Thanks, BDN, for the headline, “It’s Beginning to Feel a Lot Like Christmas,” over the photograph on the front page of the Dec. 2 issue showing the installation of the city of Bangor’s “holiday tree.”

I know a lot of people call our Christmas tree a “holiday tree” so as not to offend people of other religions who do not celebrate Christmas. But do any of these other religions celebrate their end-of-year holiday with a tree? If not, why cannot our Christmas tree still be called a Christmas tree?

That is what I will call it to my dying day.

Beverlee Beers Richardson

Hancock

Excited for ranked-choice voting

I am excited that, in November 2016, Maine residents will have the opportunity to vote for ranked-choice voting in our state. This new option would allow voters on their ballots to vote for multiple candidates, ranking them in order of preference. If a voter’s first choice is eliminated, that vote would be transferred to the second choice candidate and so on.

A voter would have the chance to vote for his or her true choice without concern for “splitting the vote.” I feel this process would ensure a more accurate reflection of voters’ intent, giving the electorate an opportunity to deliver a broader message than ever before to political candidates and parties.

Ann Haley

Dedham

Colorado shooter a terrorist

The shooting in Colorado Springs last week was horrible.

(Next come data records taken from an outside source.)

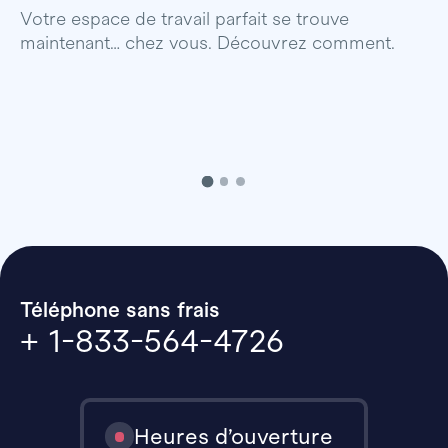
p
Votre espace de travail parfait se trouve
maintenant… chez vous. Découvrez comment.
Téléphone sans frais
+ 1-833-564-4726
Heures d’ouverture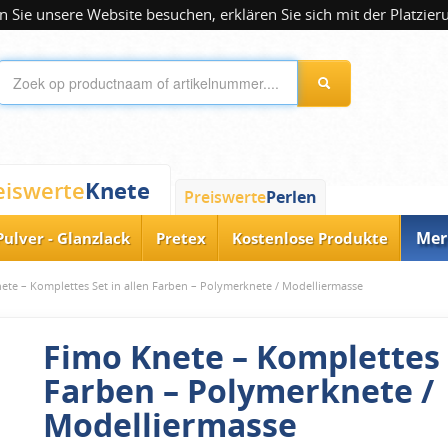
 Sie unsere Website besuchen, erklären Sie sich mit der Platzier
Knete
eiswerte
Preiswerte
Perlen
Mer
Pulver - Glanzlack
Pretex
Kostenlose Produkte
ete – Komplettes Set in allen Farben – Polymerknete / Modelliermasse
Fimo Knete – Komplettes S
Farben – Polymerknete /
Modelliermasse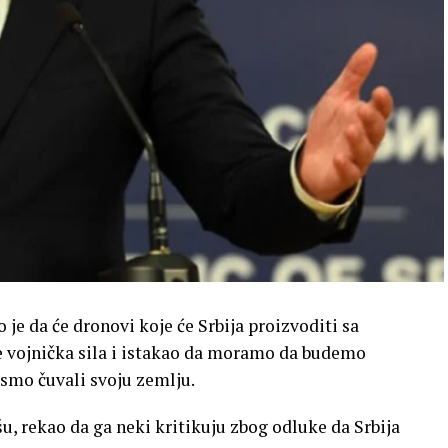
 je da će dronovi koje će Srbija proizvoditi sa
e vojnička sila i istakao da moramo da budemo
ismo čuvali svoju zemlju.
šu, rekao da ga neki kritikuju zbog odluke da Srbija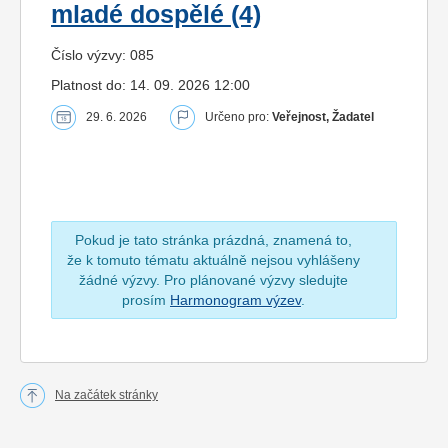
mladé dospělé (4)
Číslo výzvy: 085
Platnost do: 14. 09. 2026 12:00
29. 6. 2026
Určeno pro:
Veřejnost, Žadatel
Pokud je tato stránka prázdná, znamená to,
že k tomuto tématu aktuálně nejsou vyhlášeny
žádné výzvy. Pro plánované výzvy sledujte
prosím
Harmonogram výzev
.
Na začátek stránky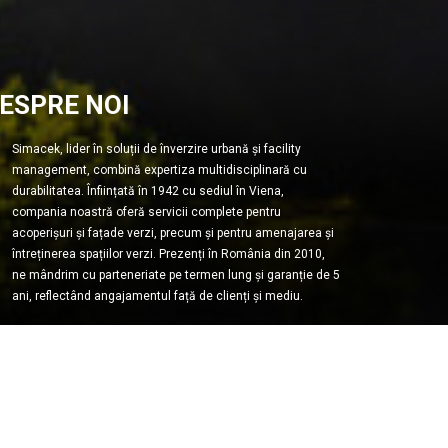
ESPRE NOI
Simacek, lider în soluții de înverzire urbană și facility
management, combină expertiza multidisciplinară cu
durabilitatea. Înființată în 1942 cu sediul în Viena,
compania noastră oferă servicii complete pentru
acoperișuri și fațade verzi, precum și pentru amenajarea și
întreținerea spațiilor verzi. Prezenți în România din 2010,
ne mândrim cu parteneriate pe termen lung și garanție de 5
ani, reflectând angajamentul față de clienți și mediu.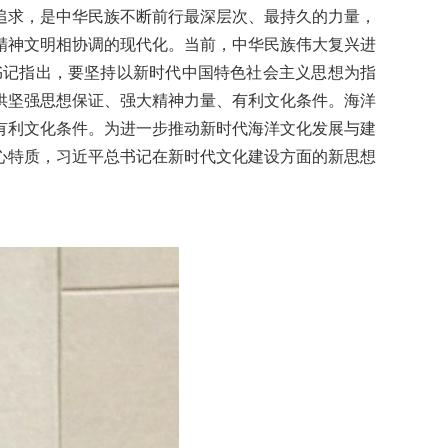
追求，是中华民族不断前行最深层次、最持久的力量，
精神文明相协调的现代化。当前，中华民族伟大复兴进
书记指出，要坚持以新时代中国特色社会主义思想为指
供坚强思想保证、强大精神力量、有利文化条件。海洋
有利文化条件。为进一步推动新时代海洋文化发展与建
心特质，习近平总书记在新时代文化建设方面的新思想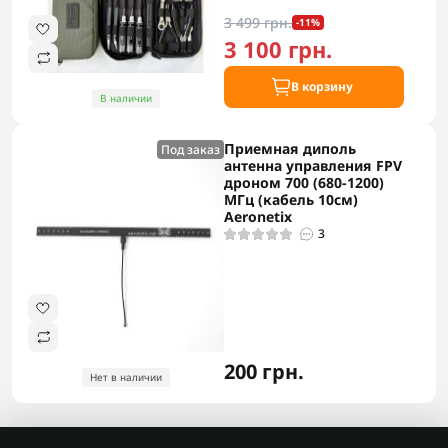
3 499 грн.
-11%
3 100 грн.
В корзину
В наличии
Приемная диполь
Под заказ
антенна управления FPV
дроном 700 (680-1200)
МГц (кабель 10см)
Aeronetix
3
200 грн.
Нет в наличии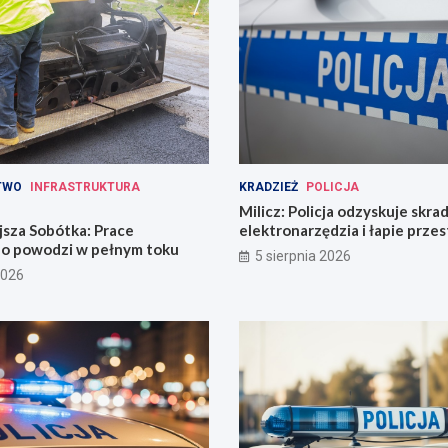
TWO
INFRASTRUKTURA
KRADZIEŻ
POLICJA
Milicz: Policja odzyskuje skra
jsza Sobótka: Prace
elektronarzędzia i łapie prze
o powodzi w pełnym toku
narkotykami
5 sierpnia 2026
2026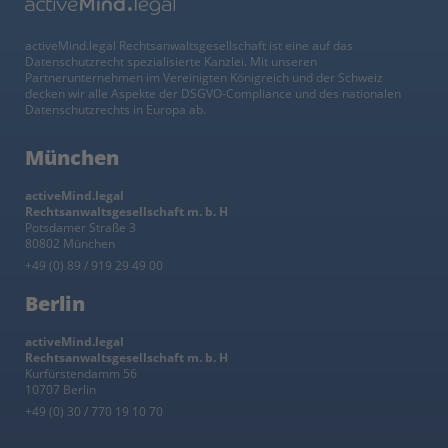
activeMind.legal Rechtsanwaltsgesellschaft ist eine auf das
Datenschutzrecht spezialisierte Kanzlei. Mit unseren
Partnerunternehmen im Vereinigten Königreich und der Schweiz
decken wir alle Aspekte der DSGVO-Compliance und des nationalen
Datenschutzrechts in Europa ab.
München
activeMind.legal
Rechtsanwaltsgesellschaft m. b. H
Potsdamer Straße 3
80802 München
+49 (0) 89 / 919 29 49 00
Berlin
activeMind.legal
Rechtsanwaltsgesellschaft m. b. H
Kurfürstendamm 56
10707 Berlin
+49 (0) 30 / 770 19 10 70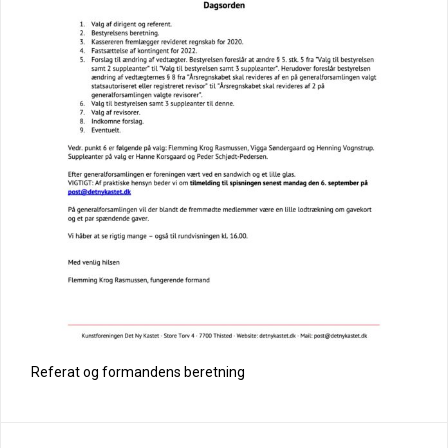
Referat og formandens beretning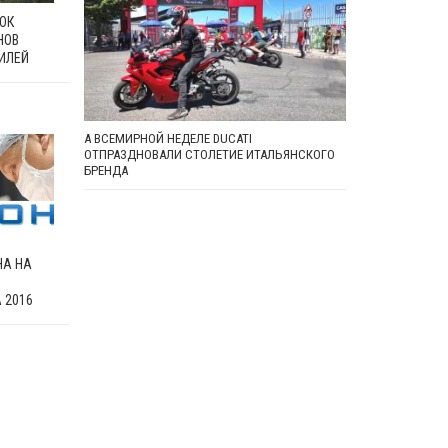
ОК
НОВ
ИЛЕЙ
А ВСЕМИРНОЙ НЕДЕЛЕ DUCATI
ОТПРАЗДНОВАЛИ СТОЛЕТИЕ ИТАЛЬЯНСКОГО
БРЕНДА
НА НА
 2016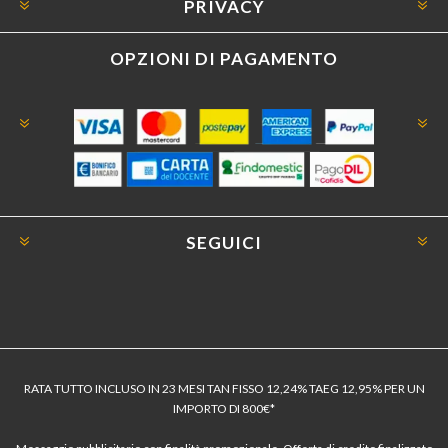
PRIVACY
OPZIONI DI PAGAMENTO
SEGUICI
RATA TUTTO INCLUSO IN 23 MESI TAN FISSO 12,24% TAEG 12,95% PER UN
IMPORTO DI 800€*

The shooter, however, has been framed incorrectly. The shooter is a terrorist. He is a religious extremist, and this is an example of homegrown religious terrorism. This was a terrorist attack.

Why was it so enthusiastically misclassified, do you think? This is as clear cut an example of fanatical religious terrorism as what happened in Paris, albeit on a much smaller scale, but you’ll never see it cast in that light.

Had he been a Muslim who committed the same act, we’d all be on high alert. It’s a shame. Most Muslims aren’t terrorists, and neither are most Christians, but Muslims in general are cast in a negative light to the actions of the fanatics. Meanwhile, fanatical Christian beliefs and rhetoric are swept under the rug whenever one of these attacks take place.